State representatives Marie St. Fleur and Linda Dorcena Forry are Haitian-Americans in the Massachusetts House. They are less involved with the immediate aid, but question how Haiti, a troubled country to start with, is going to be able to rebuild itself now that its infrastructure has been destroyed. Marie St. Fleur hopes that 200 thousand Haitians will not have died in vain, but that we can use this momentum to fundamentally rebuild Haiti. The Haitian government itself needs to function to be able to create a sustainable future for Haiti, and they need to start reform now. How this is going to be done in the short term is still a bit of a chicken and egg problem.

Finally, Ricardo Hausmann, director of Harvard’s Center of International Development, started wondering about the economic future for Haiti, and where jobs can come from in the short term. He stressed that Haiti was only part of the island of Hispaniola, and that the more well-faring Dominican Republic was going to have to be studied closer to figure out how to deal with Haiti. He pointed to short term opportunities in garment manufacturing– perhaps how to kickstart the Haitian economy. The idea of sweatshop jobs saving Haiti was not met with a particularly enthusiastic response.
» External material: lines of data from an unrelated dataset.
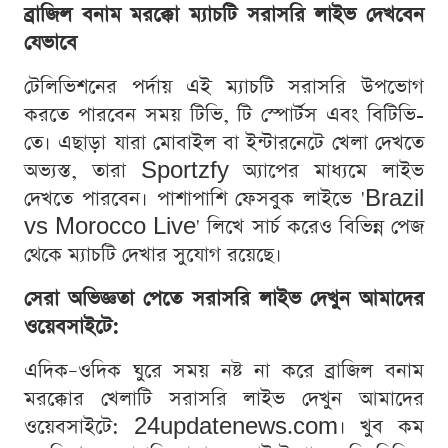
ব্রাজিল বনাম মরক্কো ম্যাচটি সরাসরি লাইভ দেখবেন
যেভাবে
টেলিভিশনের পর্দায় এই ম্যাচটি সরাসরি উপভোগ
করতে পারবেন সময় টিভি, টি স্পোর্টস এবং বিটিভি-
তে। এছাড়া যারা মোবাইল বা ইন্টারনেটে খেলা দেখতে
অভ্যস্ত, তারা Sportzfy অ্যাপের মাধ্যমে লাইভ
দেখতে পারবেন। পাশাপাশি ফেসবুক লাইভে 'Brazil
vs Morocco Live' লিখে সার্চ করেও বিভিন্ন পেজ
থেকে ম্যাচটি দেখার সুযোগ রয়েছে।
সেরা অভিজ্ঞতা পেতে সরাসরি লাইভ দেখুন আমাদের
ওয়েবসাইটে:
এদিক–ওদিক ঘুরে সময় নষ্ট না করে ব্রাজিল বনাম
মরক্কোর খেলাটি সরাসরি লাইভ দেখুন আমাদের
ওয়েবসাইটে: 24updatenews.com। খুব কম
Watch the full event online here: http://www.iop.harvard.edu/Multimedia-Center/All-Videos/Haiti-After-the-Earthquake

Breakdown of Funding for a Fablab in Haiti

Tuesday, February 2nd, 2010

We’re going to need 250 thousand US dollars to buy, transport and fund the first year of a fablab in Haiti. We came to this estimate as follows:

One time costs:

  • 50-75k: lasercutter, modela mill, shopbot mill, vinylcutter, basic materials listed under http://fab.cba.mit.edu/about/fab/inv.html
  • 10k: site prep (tables, chairs, lights, etc. not including basic construction)
  • 60-80k: shipping overseas
  • 10-80k: off-grid power / generator for intermittent city power / power conditioning

Operational/ongoing costs: approximately 100-200k/year:

  • staff salaries
  • rent
  • internet
  • utilities (power/diesel, water)
  • consumables depend on projects and usage, aprox 5-20k/year. Can be up to 50k if covering supplies for larger scale projects.
  • insurance

Start of the Haiti Fablab Project

Sunday, January 31st, 2010


cardboard mockup for Nadya’s rowboat in fabclass, 2009

In Port-au-Prince in the past few months, thousands of people have lost their homes, and with that all of their belongings. Many have been sleeping in the street– houses which are not completely destroyed are often too unstable to reenter. In the near future, Haiti will rapidly rebuild itself.

A fablab, or fabrication laboratory, is a workshop of computer controlled machines with which one can make almost anything: furniture, electronics, even houses. In the aftermath of the earthquake in Haiti, people need to be able to make the things they want and need to resume their lives.

We are raising money to be able to buy, install and run a FabLab in Port-au-Prince.